Companies like us use a whole host of service providers, most of which, as a matter of policy, do not negotiate individual service contracts and some of which, at best, offered rather leaky GDPR compliance documentation and implementations. Again though, this, like the vast majority of the GDPR, is a honourable attempt to fully respect the personal data of European Union members even as it makes it’s way around the world and is transferred from organisation to organisation.

A Pragmatic Solution

As we researched how best to handle these issues we noticed that many organisations took a very expedient approach, simply saying in their privacy notice that data will be transferred to third parties and/or third countries and that by continuing to use their website and/or services you, the visitor and/or service user, implicitly agree to those transfers. In our opinion that approach does not respect the spirit of the GDPR and, most likely, is out of alignment with the letter of the regulations to boot.

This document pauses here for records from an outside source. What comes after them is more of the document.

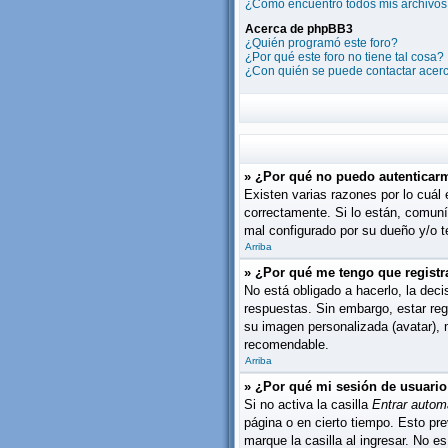
¿Cómo encuentro todos mis archivos
Acerca de phpBB3
¿Quién programó este foro?
¿Por qué este foro no tiene tal cosa?
¿Con quién se puede contactar acerc
» ¿Por qué no puedo autenticar
Existen varias razones por lo cuál
correctamente. Si lo están, comuní
mal configurado por su dueño y/o te
Arriba
» ¿Por qué me tengo que registr
No está obligado a hacerlo, la dec
respuestas. Sin embargo, estar reg
su imagen personalizada (avatar),
recomendable.
Arriba
» ¿Por qué mi sesión de usuari
Si no activa la casilla
Entrar autom
página o en cierto tiempo. Esto pr
marque la casilla al ingresar. No e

Not satisfied with that approach we decided instead to follow a belt and braces route by conducting what the GDPR calls a data protection impact assessment on all our service providers. We undertook detailed research into the data protection credentials of every service provider we use, applying additional focus on the end-point geographical destinations of the personal data we process for our clients. The table we’ve drawn up is now included in our new GDPR compliant service contracts and elucidates all information anyone needs to decide if personal data entrusted to us will be protected. This covers the need to have written consent to transfer personal data to these providers wherever they are in the world.